Of course, Louisa was not exactly Jo. Reisen reports of fans that flocked to her house and were disappointed "(sometimes to the point of tears) to find an old curmudgeon instead of spunky Jo". Alcott was subject to extreme moods, periods of ill health, and the positive outlook so prized by the Marches was more easily aspired to than attained. Her own childhood experiences had been mined of their most extreme hardship before appearing in Little Women, she'd given Jo a different type of father, the March family's was a much more just kind of world.

But Jo she was, nonetheless, just as her older sister Anna signed fan letters as "Meg"-- noting that she lacked Meg's good looks, but Louisa had decided that "someone had to the beauty". Louisa may have even referred to herself as "Jo" in her journals, or else her first biographer had made the error whilst transcribing the journals, which is emblematic of how the fact and fiction began to further blur.
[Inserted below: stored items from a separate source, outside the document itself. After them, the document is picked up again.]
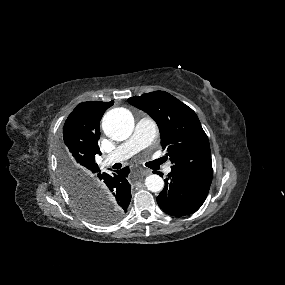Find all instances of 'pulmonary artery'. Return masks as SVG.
Wrapping results in <instances>:
<instances>
[{
  "label": "pulmonary artery",
  "instance_id": "1",
  "mask_svg": "<svg viewBox=\"0 0 285 285\" xmlns=\"http://www.w3.org/2000/svg\"><path fill=\"white\" fill-rule=\"evenodd\" d=\"M157 134V128L151 118L144 117L137 121L131 137L117 146L110 154L103 158V164L109 166L116 162H122L148 147ZM166 173L171 172L170 165L165 168Z\"/></svg>",
  "mask_w": 285,
  "mask_h": 285
}]
</instances>
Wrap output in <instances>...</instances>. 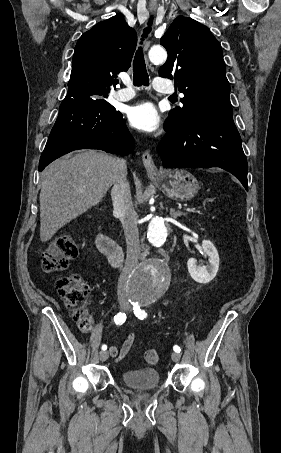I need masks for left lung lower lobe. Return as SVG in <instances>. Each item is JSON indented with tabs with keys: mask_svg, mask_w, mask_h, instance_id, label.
<instances>
[{
	"mask_svg": "<svg viewBox=\"0 0 281 453\" xmlns=\"http://www.w3.org/2000/svg\"><path fill=\"white\" fill-rule=\"evenodd\" d=\"M157 150L164 167H220L248 190L247 160L232 112L196 116L166 130Z\"/></svg>",
	"mask_w": 281,
	"mask_h": 453,
	"instance_id": "0a47b994",
	"label": "left lung lower lobe"
}]
</instances>
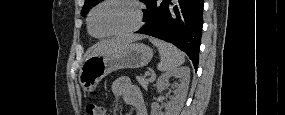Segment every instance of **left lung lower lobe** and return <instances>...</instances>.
Returning a JSON list of instances; mask_svg holds the SVG:
<instances>
[{
    "instance_id": "0a47b994",
    "label": "left lung lower lobe",
    "mask_w": 285,
    "mask_h": 115,
    "mask_svg": "<svg viewBox=\"0 0 285 115\" xmlns=\"http://www.w3.org/2000/svg\"><path fill=\"white\" fill-rule=\"evenodd\" d=\"M145 25L137 33L174 44L192 60L195 69L203 26L202 0H145Z\"/></svg>"
}]
</instances>
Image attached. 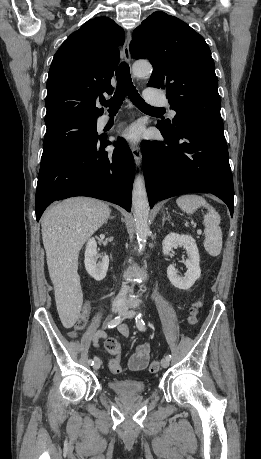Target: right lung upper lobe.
Wrapping results in <instances>:
<instances>
[{"label": "right lung upper lobe", "instance_id": "obj_1", "mask_svg": "<svg viewBox=\"0 0 261 459\" xmlns=\"http://www.w3.org/2000/svg\"><path fill=\"white\" fill-rule=\"evenodd\" d=\"M124 31L106 17L87 21L56 52L47 80L45 123L97 120L102 93H112L110 80L119 62Z\"/></svg>", "mask_w": 261, "mask_h": 459}]
</instances>
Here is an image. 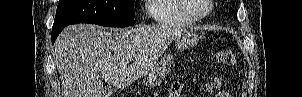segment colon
Listing matches in <instances>:
<instances>
[{
    "label": "colon",
    "mask_w": 302,
    "mask_h": 97,
    "mask_svg": "<svg viewBox=\"0 0 302 97\" xmlns=\"http://www.w3.org/2000/svg\"><path fill=\"white\" fill-rule=\"evenodd\" d=\"M216 63L220 66L230 67L236 63V56L231 51H221L216 54L215 57ZM222 79L220 76H215V79L212 83V88L216 89L220 87Z\"/></svg>",
    "instance_id": "1"
}]
</instances>
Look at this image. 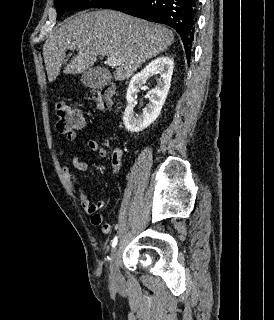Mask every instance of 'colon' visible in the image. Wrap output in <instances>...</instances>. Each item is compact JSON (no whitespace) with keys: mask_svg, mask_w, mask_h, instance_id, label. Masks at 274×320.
<instances>
[{"mask_svg":"<svg viewBox=\"0 0 274 320\" xmlns=\"http://www.w3.org/2000/svg\"><path fill=\"white\" fill-rule=\"evenodd\" d=\"M112 92L111 87L104 86L100 91L90 92L88 98L105 109L111 105ZM55 114L57 129L64 135H72L76 131L77 121L85 120L81 111L64 101L56 104Z\"/></svg>","mask_w":274,"mask_h":320,"instance_id":"obj_1","label":"colon"}]
</instances>
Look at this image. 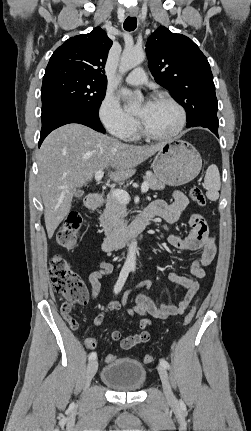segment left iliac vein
I'll use <instances>...</instances> for the list:
<instances>
[{
	"label": "left iliac vein",
	"mask_w": 251,
	"mask_h": 431,
	"mask_svg": "<svg viewBox=\"0 0 251 431\" xmlns=\"http://www.w3.org/2000/svg\"><path fill=\"white\" fill-rule=\"evenodd\" d=\"M158 372H159L160 379L162 382L163 391H164V394H165L167 400L173 401L174 395H173V392H172V389L170 386V381H169V376H168L167 370L162 365H159L158 366Z\"/></svg>",
	"instance_id": "obj_1"
}]
</instances>
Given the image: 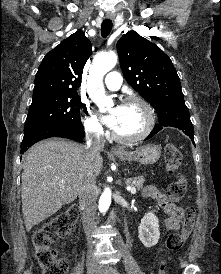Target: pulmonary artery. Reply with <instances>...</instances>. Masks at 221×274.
Listing matches in <instances>:
<instances>
[{"mask_svg": "<svg viewBox=\"0 0 221 274\" xmlns=\"http://www.w3.org/2000/svg\"><path fill=\"white\" fill-rule=\"evenodd\" d=\"M104 82L108 89L118 90L121 86L122 78L118 72L112 71L106 75Z\"/></svg>", "mask_w": 221, "mask_h": 274, "instance_id": "1", "label": "pulmonary artery"}]
</instances>
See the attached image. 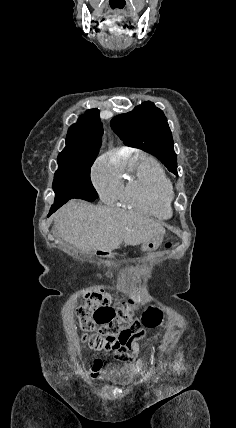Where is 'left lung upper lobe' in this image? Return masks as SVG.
Wrapping results in <instances>:
<instances>
[{
  "instance_id": "obj_1",
  "label": "left lung upper lobe",
  "mask_w": 236,
  "mask_h": 428,
  "mask_svg": "<svg viewBox=\"0 0 236 428\" xmlns=\"http://www.w3.org/2000/svg\"><path fill=\"white\" fill-rule=\"evenodd\" d=\"M111 126L125 145L155 155L170 172L178 175L167 119L152 102H144L131 112L114 117Z\"/></svg>"
}]
</instances>
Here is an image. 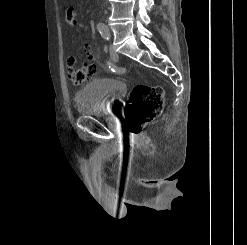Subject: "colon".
Masks as SVG:
<instances>
[{"mask_svg":"<svg viewBox=\"0 0 247 245\" xmlns=\"http://www.w3.org/2000/svg\"><path fill=\"white\" fill-rule=\"evenodd\" d=\"M89 55L90 49L84 47ZM96 71L93 63L87 62L82 67H75L74 57L67 58V76L76 85L85 83ZM164 105V91L160 87L139 84L129 96L125 112L126 126L130 132L138 133L143 126L155 119L162 112Z\"/></svg>","mask_w":247,"mask_h":245,"instance_id":"colon-1","label":"colon"}]
</instances>
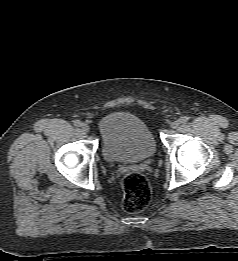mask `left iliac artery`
Listing matches in <instances>:
<instances>
[{"instance_id": "obj_1", "label": "left iliac artery", "mask_w": 238, "mask_h": 261, "mask_svg": "<svg viewBox=\"0 0 238 261\" xmlns=\"http://www.w3.org/2000/svg\"><path fill=\"white\" fill-rule=\"evenodd\" d=\"M188 120H189V118L186 117V116H182V117H180V119H179V121H180L181 123H186Z\"/></svg>"}]
</instances>
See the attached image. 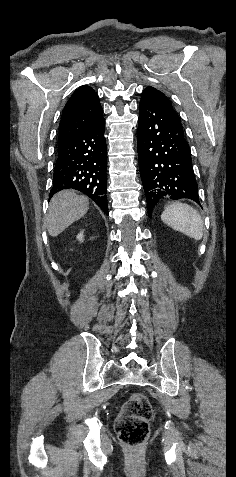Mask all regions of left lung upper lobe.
Wrapping results in <instances>:
<instances>
[{
	"instance_id": "1",
	"label": "left lung upper lobe",
	"mask_w": 236,
	"mask_h": 477,
	"mask_svg": "<svg viewBox=\"0 0 236 477\" xmlns=\"http://www.w3.org/2000/svg\"><path fill=\"white\" fill-rule=\"evenodd\" d=\"M166 98H167V97H166ZM167 99H168V98H167ZM168 101H169V100H168ZM169 103H170V101H169ZM170 104H171V103H170ZM171 106H172V105H171ZM172 108H173V107H172ZM173 110H174V109H173ZM174 111H175V110H174ZM176 114H177V113H176Z\"/></svg>"
}]
</instances>
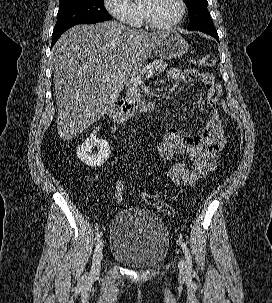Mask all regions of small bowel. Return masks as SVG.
Wrapping results in <instances>:
<instances>
[{"label": "small bowel", "mask_w": 272, "mask_h": 303, "mask_svg": "<svg viewBox=\"0 0 272 303\" xmlns=\"http://www.w3.org/2000/svg\"><path fill=\"white\" fill-rule=\"evenodd\" d=\"M174 82L197 80L206 88V103L210 107L204 121L196 133L169 127L158 147L159 155L174 163L169 170V178L181 187H194L217 169V157L226 144V135L221 115L216 104L221 95V87L209 73L196 70L172 68L168 71Z\"/></svg>", "instance_id": "c3829d8e"}]
</instances>
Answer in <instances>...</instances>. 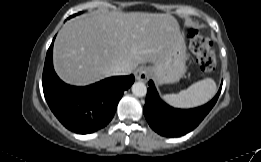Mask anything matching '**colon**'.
<instances>
[{"mask_svg":"<svg viewBox=\"0 0 261 162\" xmlns=\"http://www.w3.org/2000/svg\"><path fill=\"white\" fill-rule=\"evenodd\" d=\"M189 44L200 68L205 72L213 71L216 66V57L210 40L197 32H190Z\"/></svg>","mask_w":261,"mask_h":162,"instance_id":"5ec220e1","label":"colon"}]
</instances>
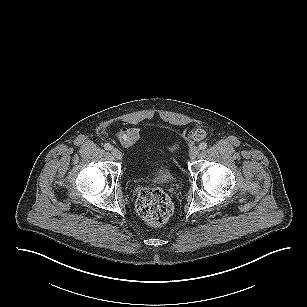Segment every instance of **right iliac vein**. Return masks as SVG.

Which means that Reisen had some literary sleuthing of her own to perform, and she did turn up long-lost transcripts of interviews Alcott's neice Lulu (who was one of the last living people to have known the author). Having such an enormous number of resources at her disposal must certainly have been an advantage, but to pick and choose and then join them so seamlessly would have been no mean feat, and Reisen proves herself up to the task. To have brought Alcott to life, in such vivid Jo-ishness is a remarkable achievement, a credit to the subject, and the whole book is absolute marvelous and inspiring to read.